Instructions for Grammar Elicitation Session Bundles.

These are the instructions from our ELAR deposit for N|uu. The way that I store my data is very useful to me as a syntactician, so I thought I would share it. For elicitation, I record every sentence that I elicit individually, at the time I elicit it. One immediate benefit of this procedure is that I can use the recording to verify my transcription right away. As a consequence, my transcriptions are usually pretty accurate. Another benefit is that I can play the recording over and over, without having to bother the consultant with several repetitions of the same sentence (which can be tiring for them). 
Every sound file of a word or sentence has a name of the following form: A_he_is_your_son.wav
The first letter is the name of the speaker, in this case Anna Kassie. The rest of the file name contains the English translation of the recorded word or sentence. And finally .wav is the file extension for sound files.

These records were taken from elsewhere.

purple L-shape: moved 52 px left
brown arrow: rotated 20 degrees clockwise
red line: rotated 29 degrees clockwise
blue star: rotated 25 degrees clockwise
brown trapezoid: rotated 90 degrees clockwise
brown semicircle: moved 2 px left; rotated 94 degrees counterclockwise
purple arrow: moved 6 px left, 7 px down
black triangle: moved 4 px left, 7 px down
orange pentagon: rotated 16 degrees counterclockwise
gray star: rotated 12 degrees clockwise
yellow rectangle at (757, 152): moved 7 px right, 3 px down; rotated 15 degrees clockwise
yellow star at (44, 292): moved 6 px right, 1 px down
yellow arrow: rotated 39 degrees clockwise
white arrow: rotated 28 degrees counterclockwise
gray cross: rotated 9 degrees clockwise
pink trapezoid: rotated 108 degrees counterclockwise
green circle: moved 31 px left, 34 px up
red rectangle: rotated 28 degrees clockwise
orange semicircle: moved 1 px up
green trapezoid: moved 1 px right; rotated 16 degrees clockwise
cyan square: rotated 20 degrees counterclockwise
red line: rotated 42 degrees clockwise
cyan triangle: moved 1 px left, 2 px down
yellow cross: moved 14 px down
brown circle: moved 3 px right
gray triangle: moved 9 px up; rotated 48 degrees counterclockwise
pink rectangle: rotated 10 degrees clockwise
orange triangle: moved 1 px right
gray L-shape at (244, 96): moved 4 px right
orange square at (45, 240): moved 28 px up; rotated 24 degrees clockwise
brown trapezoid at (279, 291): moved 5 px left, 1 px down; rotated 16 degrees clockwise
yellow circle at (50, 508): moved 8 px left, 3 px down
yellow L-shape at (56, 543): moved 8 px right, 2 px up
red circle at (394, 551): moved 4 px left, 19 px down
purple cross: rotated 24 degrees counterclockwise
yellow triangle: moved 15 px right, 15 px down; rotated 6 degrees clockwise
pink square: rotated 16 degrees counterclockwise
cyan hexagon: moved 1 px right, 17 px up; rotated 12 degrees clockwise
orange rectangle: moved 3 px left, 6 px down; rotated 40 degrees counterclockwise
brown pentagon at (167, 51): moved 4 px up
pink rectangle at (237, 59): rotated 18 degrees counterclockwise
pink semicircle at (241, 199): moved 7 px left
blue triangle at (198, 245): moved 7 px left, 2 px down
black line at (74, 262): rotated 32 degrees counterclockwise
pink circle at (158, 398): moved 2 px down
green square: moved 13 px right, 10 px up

The sound files are organized according to date. Each session has a name of the following form: 2004_5_21. This means that the folder contains the sound files made on May 21, 2004.
In a small number of cases, repetitions of a word or sentence are marked with a numeral either immediately following the speaker (e.g., A1_) or at the end of the file name.
To find sentences on particular topics, download the full set of sentences onto your computer. Then search for them among the sound files using the format above. For example, to find sentences produced by Anna Kassie, search for: A_. To find sentences produced by Anna Kassie starting with a 3PL pronoun, search for: A_they. To find sentences containing 1SG pronominal possessors, search for: my. To find relative clauses headed by shoe, search for: shoe_that_.
Consultants names are abbreviated as follows:
A: Anna Kassie
An: Andries Olyn
Ge: Katrina Esau
Gr: Griet Seekoei
H: Hanna Koper
Many of the sound files in this archive are fully transcribed in Collins & Namaseb 2011. Those interested in specific topics should consult that work to find specific sentences to search for in the archive.
Collins, Chris and Levi Namaseb. 2011. A Grammatical Sketch of N|uuki with Stories. Rüdiger Köppe Verlag, Köln.